Statistical analysis
Statistical analyses were performed using GraphPad Prism 9.0.0 software (GraphPad Software). Comparisons between two groups were evaluated using a two-tailed paired Student’s t-test. A p-value less than 0.05 was considered statistically significant (*p < 0.05, **p < 0.01). Data are expressed as mean ± standard deviation (SD).
Results
Elevated NeuroD1 expression is closely associated with poor prognosis in neuroblastoma
To explore the role of NeuroD1, we analyzed its expression across various cancer cell lines using the DepMap portal [35] and The Human Protein Atlas [36, 37]. Our results showed that NeuroD1 expression in neuroblastoma was significantly higher than in most other cancer types (Fig. 1A and Supplementary Fig. S1). Additionally, NeuroD1 had the lowest dependency score in neuroblastoma (Fig. 1B), highlighting its critical role in the onset and advancement of this disease. Given NeuroD1’s role in neural crest cell differentiation, which are the progenitors of neuroblastoma, we analyzed its expression in normal neural crest cells versus neuroblastoma patient datasets. NeuroD1 showed sustained overexpression in neuroblastoma patient samples relative to normal neural crest cells (Fig. 1C), suggesting its potential involvement in the tumor’s origin. Since MYCN amplification is a characteristic feature of high-risk neuroblastoma, we analyzed NeuroD1 expression in neuroblastoma patient datasets, distinguishing between those with and without MYCN amplification.

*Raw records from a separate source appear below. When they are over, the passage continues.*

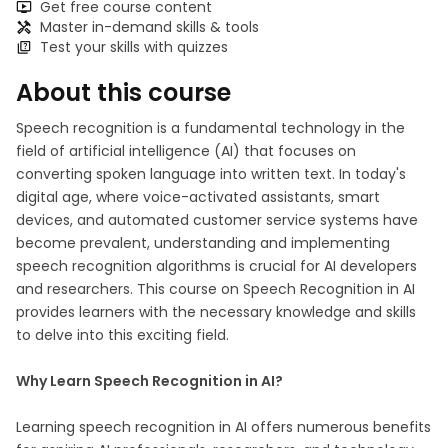
Get free course content
Master in-demand skills & tools
Test your skills with quizzes
About this course
Speech recognition is a fundamental technology in the
field of artificial intelligence (AI) that focuses on
converting spoken language into written text. In today's
digital age, where voice-activated assistants, smart
devices, and automated customer service systems have
become prevalent, understanding and implementing
speech recognition algorithms is crucial for AI developers
and researchers. This course on Speech Recognition in AI
provides learners with the necessary knowledge and skills
to delve into this exciting field.
Why Learn Speech Recognition in AI?
Learning speech recognition in AI offers numerous benefits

NeuroD1 expression was notably higher in patients with MYCN amplification (Fig. 1D). Patients exhibiting elevated NeuroD1 expression demonstrated significantly poorer overall and eventfree survival probabilities compared to those with lower NeuroD1 expression (Fig. 1E). Collectively, these data establish NeuroD1 as a pivotal driver of neuroblastoma tumorigenesis and metastatic aggression.
Fig. 1. High NeuroD1 expression correlates with clinical malignancy in neuroblastoma. (A) NeuroD1 expression levels across various tumor cell lines were analyzed using the Dependency Map (DepMap) portal (https://depmap.org/portal/). Expression data from the 24Q2 release were utilized, and cell lines were ranked in descending order based on mean expression levels. (B) The dependency of different tumor cell lines on NeuroD1 was assessed using DepMap. The Chronos dependency score, derived from cell depletion assays, reflects gene essentiality; lower scores indicate higher dependency. Data from the 24Q2 release were ranked in ascending order of dependency scores. (C) NeuroD1 mRNA levels were compared between the normal neural crest dataset and two neuroblastoma datasets from the Gene Expression Omnibus (GEO) database: normal neural crest (GSE14340, n = 5), Lastowska-30 (Neuroblastoma, GSE13136, n = 30), and Versteeg-88 (Neuroblastoma, GSE16476, n = 88). (D) NeuroD1 mRNA was analyzed in MYCN-amplified (amp) and non-amplified (non-amp) neuroblastoma patient datasets. The datasets included were Cangelosi-786 (PMID: 32825087, amp n = 153, non-amp n = 629), Kocak-649 (GSE45547, amp n = 93, non-amp n = 550), SEQC-498 (GSE62564, amp n = 92, non-amp n = 401), and Oberthuer-251 (PMID: 17075126, amp n = 31, non-amp n = 220). (E) Overall and eventfree survival probability were analyzed in neuroblastoma datasets, comparing patients with elevated NeuroD1 expression (red line) to those with reduced NeuroD1 expression (blue line). Data are presented as mean ± SD. Statistical significance is indicated by *p < 0.05 and **p < 0.01
NeuroD1 sustains the development and progression of MYCN-amplified neuroblastoma in vivo and in vitro
Given the strong clinical association between NeuroD1 expression and neuroblastoma with MYCN-amplification, we investigated the function of NeuroD1 in this tumor subtype. In MYCN-amplified neuroblastoma cell lines IMR-32, BE(2)-M17, and SK-N-DZ, NeuroD1 knockdown markedly reduced cell proliferation (Fig. 2A, B), suppressed DNA replication (Fig. 2C and Supplementary Fig. S2), and induced cell cycle arrest at the G1-S phase transition (Fig. 2D and Supplementary Fig. S3). CyclinD1 and CDK4, key regulators of the G1-to-S phase transition [38], were downregulated at the protein level following NeuroD1 knockdown (Fig. 2E), further supporting the essential function of NeuroD1 in driving cell cycle progression. Subcutaneous xenograft experiments in nude mice were conducted to assess NeuroD1’s impact on tumor progression in vivo. Knockdown of NeuroD1 significantly slowed tumor growth, resulting in markedly smaller tumors at the endpoint (Fig. 2F-H and Supplementary Fig. S4). Tumor tissues from the NeuroD1 knockdown group exhibited significantly reduced NeuroD1 protein and mRNA levels, along with a reduction of the proliferation markers PCNA and Ki-67 (Fig. 2I-K), further confirming the suppressive effect of NeuroD1 knockdown on tumor growth in vivo. In summary, the findings indicate that NeuroD1 is crucial for maintaining the advancement of MYCN-amplified neuroblastoma in both in vitro and in vivo settings.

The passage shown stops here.